What this task involves :: Each line of the entries below that includes "enabled" belongs in your answer.

[Stored items from a collection]
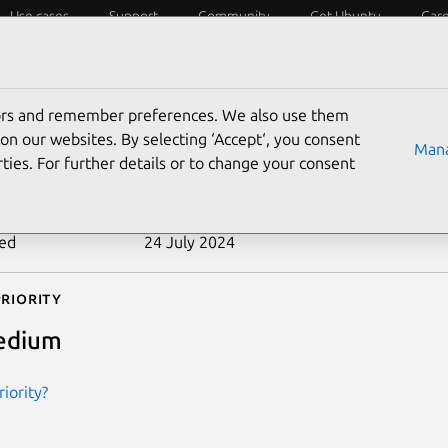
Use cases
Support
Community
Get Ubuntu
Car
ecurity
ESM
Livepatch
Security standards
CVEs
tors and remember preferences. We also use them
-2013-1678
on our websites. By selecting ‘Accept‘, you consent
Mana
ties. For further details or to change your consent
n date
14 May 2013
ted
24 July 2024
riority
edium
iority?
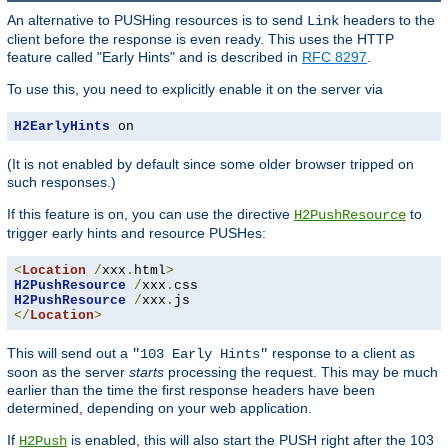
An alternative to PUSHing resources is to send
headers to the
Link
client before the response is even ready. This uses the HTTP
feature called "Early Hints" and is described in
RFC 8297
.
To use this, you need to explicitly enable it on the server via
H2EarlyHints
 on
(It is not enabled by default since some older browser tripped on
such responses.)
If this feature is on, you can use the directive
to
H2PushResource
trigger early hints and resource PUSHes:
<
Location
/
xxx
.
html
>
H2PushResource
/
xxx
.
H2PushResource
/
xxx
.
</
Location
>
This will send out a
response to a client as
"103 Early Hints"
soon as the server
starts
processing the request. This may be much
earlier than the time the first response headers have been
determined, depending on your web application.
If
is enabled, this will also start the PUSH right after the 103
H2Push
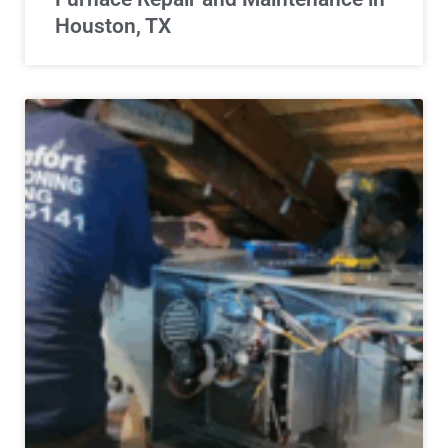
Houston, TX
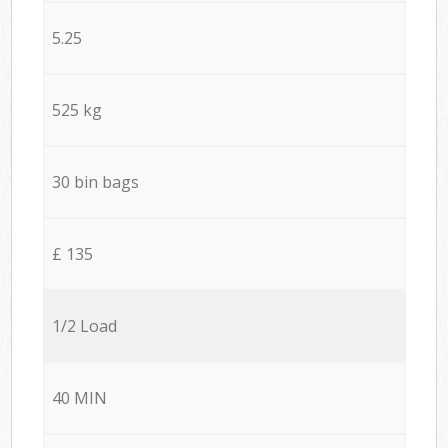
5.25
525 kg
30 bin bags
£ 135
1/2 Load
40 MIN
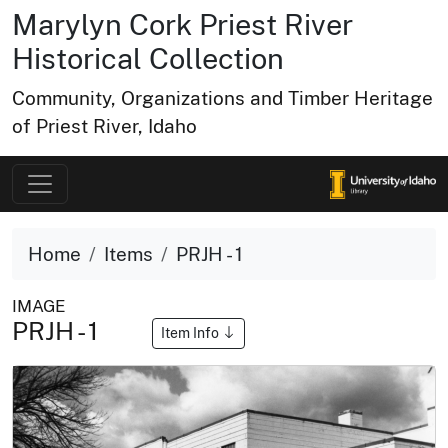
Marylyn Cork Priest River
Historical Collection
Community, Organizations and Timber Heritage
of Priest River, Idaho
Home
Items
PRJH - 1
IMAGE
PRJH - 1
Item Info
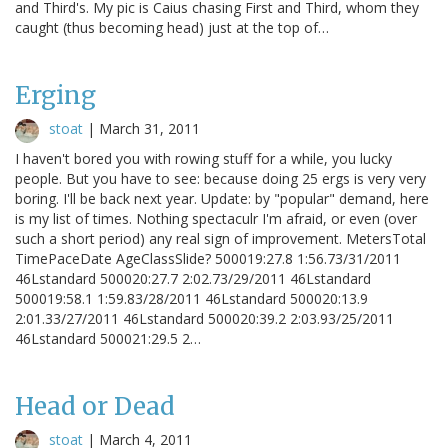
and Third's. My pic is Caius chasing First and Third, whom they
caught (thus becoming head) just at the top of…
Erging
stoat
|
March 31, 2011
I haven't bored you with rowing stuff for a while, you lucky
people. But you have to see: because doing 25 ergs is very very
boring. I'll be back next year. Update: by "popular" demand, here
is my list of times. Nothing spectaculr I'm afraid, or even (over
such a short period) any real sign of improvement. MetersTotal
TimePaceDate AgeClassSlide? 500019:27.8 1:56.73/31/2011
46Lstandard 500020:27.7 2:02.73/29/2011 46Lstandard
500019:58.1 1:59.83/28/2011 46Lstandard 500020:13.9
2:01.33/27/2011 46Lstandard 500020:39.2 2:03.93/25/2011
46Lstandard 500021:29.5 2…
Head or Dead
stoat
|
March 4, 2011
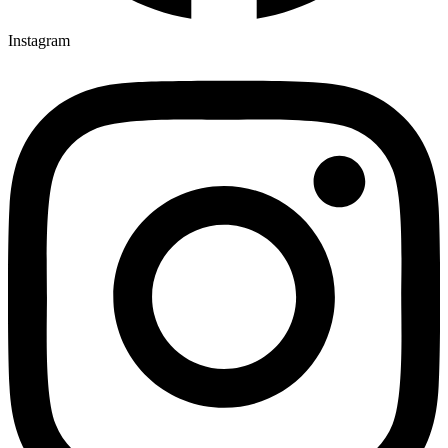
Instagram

Answer box ::
(It is not enabled by default since some older browser tripped on
is enabled, this will also start the PUSH right after the 103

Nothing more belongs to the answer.